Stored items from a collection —
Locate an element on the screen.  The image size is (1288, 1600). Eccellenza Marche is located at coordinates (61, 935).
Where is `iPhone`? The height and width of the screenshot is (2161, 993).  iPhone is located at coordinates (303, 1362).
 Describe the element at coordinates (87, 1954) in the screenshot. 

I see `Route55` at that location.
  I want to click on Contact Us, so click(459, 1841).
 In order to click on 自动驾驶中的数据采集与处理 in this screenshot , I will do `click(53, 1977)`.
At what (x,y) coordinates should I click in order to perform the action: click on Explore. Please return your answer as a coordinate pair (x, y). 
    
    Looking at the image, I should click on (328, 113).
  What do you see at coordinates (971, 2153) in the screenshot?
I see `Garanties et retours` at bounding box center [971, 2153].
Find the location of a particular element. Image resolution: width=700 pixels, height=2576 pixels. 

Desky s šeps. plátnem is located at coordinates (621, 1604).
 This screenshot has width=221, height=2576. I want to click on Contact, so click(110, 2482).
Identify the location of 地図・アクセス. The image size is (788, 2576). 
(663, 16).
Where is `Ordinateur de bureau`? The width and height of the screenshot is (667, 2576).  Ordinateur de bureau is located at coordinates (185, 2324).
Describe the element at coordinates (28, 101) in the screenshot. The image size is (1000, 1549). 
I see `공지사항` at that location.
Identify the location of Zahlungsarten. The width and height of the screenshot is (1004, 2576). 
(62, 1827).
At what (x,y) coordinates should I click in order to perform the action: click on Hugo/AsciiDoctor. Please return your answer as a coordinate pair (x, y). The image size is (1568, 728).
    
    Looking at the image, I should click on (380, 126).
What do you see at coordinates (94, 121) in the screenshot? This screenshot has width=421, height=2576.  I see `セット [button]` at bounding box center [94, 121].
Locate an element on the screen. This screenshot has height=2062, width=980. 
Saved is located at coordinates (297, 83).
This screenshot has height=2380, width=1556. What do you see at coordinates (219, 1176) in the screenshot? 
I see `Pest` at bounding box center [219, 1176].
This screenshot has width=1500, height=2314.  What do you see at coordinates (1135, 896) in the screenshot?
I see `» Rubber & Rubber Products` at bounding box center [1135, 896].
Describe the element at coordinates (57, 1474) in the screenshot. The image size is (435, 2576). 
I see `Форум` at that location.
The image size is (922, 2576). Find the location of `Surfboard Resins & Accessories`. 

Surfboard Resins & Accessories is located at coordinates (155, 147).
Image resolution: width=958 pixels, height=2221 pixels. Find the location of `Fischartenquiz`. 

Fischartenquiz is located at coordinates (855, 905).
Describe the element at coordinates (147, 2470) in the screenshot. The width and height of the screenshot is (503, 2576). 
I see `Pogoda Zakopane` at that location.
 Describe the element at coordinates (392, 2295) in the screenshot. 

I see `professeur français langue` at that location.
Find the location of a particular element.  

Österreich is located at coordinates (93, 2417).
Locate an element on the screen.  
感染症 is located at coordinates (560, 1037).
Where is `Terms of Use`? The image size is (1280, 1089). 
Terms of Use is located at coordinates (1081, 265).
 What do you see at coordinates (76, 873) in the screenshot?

INSTRUCTIONS TO FOLLOW — Write each line of the data above out again without altering a word.

EXPECTED OUTPUT —
Locate an element on the screen.  The image size is (1288, 1600). Eccellenza Marche is located at coordinates (61, 935).
Where is `iPhone`? The height and width of the screenshot is (2161, 993).  iPhone is located at coordinates (303, 1362).
 Describe the element at coordinates (87, 1954) in the screenshot. 

I see `Route55` at that location.
  I want to click on Contact Us, so click(459, 1841).
 In order to click on 自动驾驶中的数据采集与处理 in this screenshot , I will do `click(53, 1977)`.
At what (x,y) coordinates should I click in order to perform the action: click on Explore. Please return your answer as a coordinate pair (x, y). 
    
    Looking at the image, I should click on (328, 113).
  What do you see at coordinates (971, 2153) in the screenshot?
I see `Garanties et retours` at bounding box center [971, 2153].
Find the location of a particular element. Image resolution: width=700 pixels, height=2576 pixels. 

Desky s šeps. plátnem is located at coordinates (621, 1604).
 This screenshot has width=221, height=2576. I want to click on Contact, so click(110, 2482).
Identify the location of 地図・アクセス. The image size is (788, 2576). 
(663, 16).
Where is `Ordinateur de bureau`? The width and height of the screenshot is (667, 2576).  Ordinateur de bureau is located at coordinates (185, 2324).
Describe the element at coordinates (28, 101) in the screenshot. The image size is (1000, 1549). 
I see `공지사항` at that location.
Identify the location of Zahlungsarten. The width and height of the screenshot is (1004, 2576). 
(62, 1827).
At what (x,y) coordinates should I click in order to perform the action: click on Hugo/AsciiDoctor. Please return your answer as a coordinate pair (x, y). The image size is (1568, 728).
    
    Looking at the image, I should click on (380, 126).
What do you see at coordinates (94, 121) in the screenshot? This screenshot has width=421, height=2576.  I see `セット [button]` at bounding box center [94, 121].
Locate an element on the screen. This screenshot has height=2062, width=980. 
Saved is located at coordinates (297, 83).
This screenshot has height=2380, width=1556. What do you see at coordinates (219, 1176) in the screenshot? 
I see `Pest` at bounding box center [219, 1176].
This screenshot has width=1500, height=2314.  What do you see at coordinates (1135, 896) in the screenshot?
I see `» Rubber & Rubber Products` at bounding box center [1135, 896].
Describe the element at coordinates (57, 1474) in the screenshot. The image size is (435, 2576). 
I see `Форум` at that location.
The image size is (922, 2576). Find the location of `Surfboard Resins & Accessories`. 

Surfboard Resins & Accessories is located at coordinates (155, 147).
Image resolution: width=958 pixels, height=2221 pixels. Find the location of `Fischartenquiz`. 

Fischartenquiz is located at coordinates (855, 905).
Describe the element at coordinates (147, 2470) in the screenshot. The width and height of the screenshot is (503, 2576). 
I see `Pogoda Zakopane` at that location.
 Describe the element at coordinates (392, 2295) in the screenshot. 

I see `professeur français langue` at that location.
Find the location of a particular element.  

Österreich is located at coordinates (93, 2417).
Locate an element on the screen.  
感染症 is located at coordinates (560, 1037).
Where is `Terms of Use`? The image size is (1280, 1089). 
Terms of Use is located at coordinates (1081, 265).
 What do you see at coordinates (76, 873) in the screenshot?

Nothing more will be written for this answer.